In this day and age, technology has learned to fuck with us. Facebook will change, without seeming to give us any notice whatsoever! The unfailing Gmail may fail, and none of us will be able to communicate! Those of us who are busy “doing things” on the Internet (where else would we do things?) may notice a lapse in power — perhaps Mercury has gone retrograde, or maybe it’s the robots finally overtaking us completely. You will reach out to Twitter, and panic will have set in, with all of your “friends” (whom, mostly, let’s admit, you have never met in person except for the ones you have met in person and avoided ever since then because, God, that was awkward) tweeting terrified, dramatic things in all caps! GMAIL?! DOWN!? And then you will go to Facebook but EVERYTHING IS DIFFERENT, maybe nothing’s working at all, and all you can do is weep huddled in a corner of your cubicle rocking yourself. Where is the world you used to know?
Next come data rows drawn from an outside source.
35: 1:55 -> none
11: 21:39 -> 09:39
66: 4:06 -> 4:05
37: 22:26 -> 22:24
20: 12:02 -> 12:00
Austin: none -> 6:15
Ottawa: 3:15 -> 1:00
This is when it’s good to remember that there was that one friend, that girl or guy back in high school or college you bonded with due to environmental proximity, that coworker you enjoy sharing drinks with the occasional Friday night, once you break away from the computer, or that elderly relative who is always reaching out, sometimes even sending postcards or those burly missives of an older time, letters. YOU CAN CALL THAT PERSON. You might even, with all technology down, visit them, and sit or stand face to face and maybe drink some tea, because that seems appropriate. Isn’t that how people used to interact?
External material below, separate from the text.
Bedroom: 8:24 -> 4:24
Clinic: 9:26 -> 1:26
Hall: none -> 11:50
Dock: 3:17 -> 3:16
Soon enough, you will check your BlackBerry or your iPhone or your Twitter-for-whatever-handheld-device you have — or, maybe, a disembodied voice will come on over the office loudspeaker and announce something like, “Return to your stations, work-humans! Gmail is back!” and everything will, thank goodness, be back to normal. You will breath a sign of enormous relief, because wasn’t that all just incredibly chance-y, and plant yourself back in front of the nearest computer to continue your everyday, normal life. You will say to yourself, “Google was down for 4 minutes, and I survived!” And you will feel pleased, until that feeling fades in the moonlight and the typing and the gchat beeps.
But someday, weeks or months or years from now, on a rainy day when everything seems gray and melancholy and you don’t remember the last real human voice you heard, you will think back to that time when the world seemed like it had ended, and you actually spoke to someone, just the two of you, shooting the old-fashioned shit, and you will feel warm inside, almost like you were ALIVE.